Teilhaben und teilnehmen zu können an der Kultur eines Landes, einer Region, einer Stadt, diese mitzuprägen und zu gestalten, ist nicht nur eine wesentliche Voraussetzung für das gesellschaftliche Zusammenleben, sondern auch zentral für die Identitätsbildung und das Selbstwertgefühl von Menschen. Was bedeutet es aber genau, an Kultur und Gesellschaft teilzuhaben? Wie lässt sich eine Teilhabe für alle verwirklichen? Und wie sieht künstlerische, kulturelle und zivilgesellschaftliche Teilhabe in Stadt und Land Salzburg aktuell aus? Welche Möglichkeiten gibt es, durch kulturelle Teilhabe neue und andere Denk- und Erfahrungsräume zu erschließen? Mit diesen Fragen setzen wir uns im Forschungsprojekt auseinander, versuchen Ausschlüsse und Barrieren zu eruieren und kritisch zu reflektieren sowie Handlungsbedarf und Impulse für Veränderungen zu fokussieren.

Die vorliegende Ausgabe des eJournals beschäftigt sich daher auch mit dem Feld der kulturellen Teilhabe und erkundet aktuelle Bestrebungen sowie Kritikfelder ihrer Umsetzung. Dabei stehen zeitgenössische Praktiken und Beispiele aus Österreich – vor allem aus Salzburg – im Fokus. In den Texten wird thematisiert, wie durch den Einsatz von verschiedenen Materialien und Tools demokratische Handlungsräume eröffnet werden können. Wie wird kulturelle Teilhabe in einzelnen Projekten konkret umgesetzt? Welche digitalen Möglichkeiten etwa gibt es in Bezug auf kulturelle Teilhabe und wie werden diese genutzt? Wo finden sich Beispiele gelungener und gescheiterter Versuche kultureller Teilhabe? Welche Forderungen bestehen in Bezug auf eine gerechtere Kultur- bzw. Förderpolitik? Und wie zeigt sich in Salzburg das sogenannte Stadt-Land-Gefälle?

Die Auseinandersetzung mit diesen Fragen findet im aktuellen eJournal noch stärker als in der letzten Ausgabe in Gesprächen mit Expert_innen und Perspektiven aus der Praxis der Kulturarbeit statt. Einen besonderen Schwerpunkt bilden außerdem kulturelle Teilhabe und Spezifika von Kunst- und Kulturprojekten in ländlichen Regionen.

 

Kulturelle Teilhabe zwischen Digitalisierung, aktivistischen Zine-Produktionen und (Kultur-)Planung

Zwischenergebnisse des Forschungsprojekts Kulturelle Teilhabe in Salzburg zeigen, dass Digitalisierung für Teilhabe sowohl in der Produzent_innen- als auch Rezipient_innenschaft von Kunst und Kultur eine überaus relevante Kategorie darstellt. Im Artikel Digitalisierung als Tool zur Navigation durch ausschließende Kunst- und Kulturwelten im Kontext von Migration & Alter beschreibt Dilara Akarçeşme einerseits, wie marginalisierte beziehungsweise migrantische Künstler_innen im deutschsprachigen Raum digitale Tools nutzen, um sich einen Platz in der Kunst- und Kulturwelt zu verschaffen. Andererseits thematisiert sie die Signifikanz von Digital-Literacy-Programmen für die Teilhabe von Personen höheren Alters zur Abschwächung der negativen Folgen von Mobilitätsverlusten.

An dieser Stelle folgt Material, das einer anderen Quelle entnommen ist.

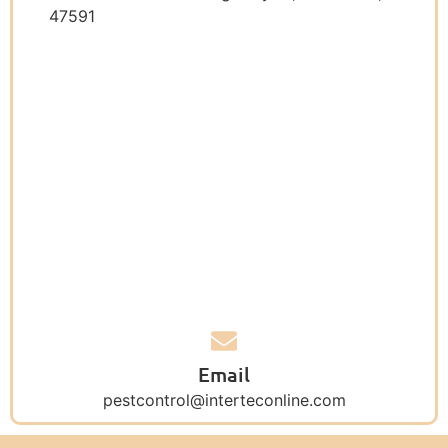
47591
Email
pestcontrol@interteconline.com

In ihrem Artikel Zines, Art Activism and the Female Body: What We Learn from Riot Grrrls beschäftigt sich Rebekah Buchanan mit künstlerischen Formen des Widerstands der sogenannten Riot Grrrls, feministischen Anhänger_innen der Punkszene in den Vereinigten Staaten der 1990er Jahre. Sie analysiert, wie Riot Grrrls als Reaktion auf zunehmend restriktiver werdende Körperpolitiken selbstproduzierte Zines für sich entdeckten und diese als (kulturelle) Möglichkeitsräume nutzten, um sich zu vernetzen sowie diskriminierende Praktiken sowohl innerhalb der Punkszene als auch allgemein in den USA zu verhandeln. Damit beschreibt sie eine für unser Forschungsprojekt signifikante Strategie.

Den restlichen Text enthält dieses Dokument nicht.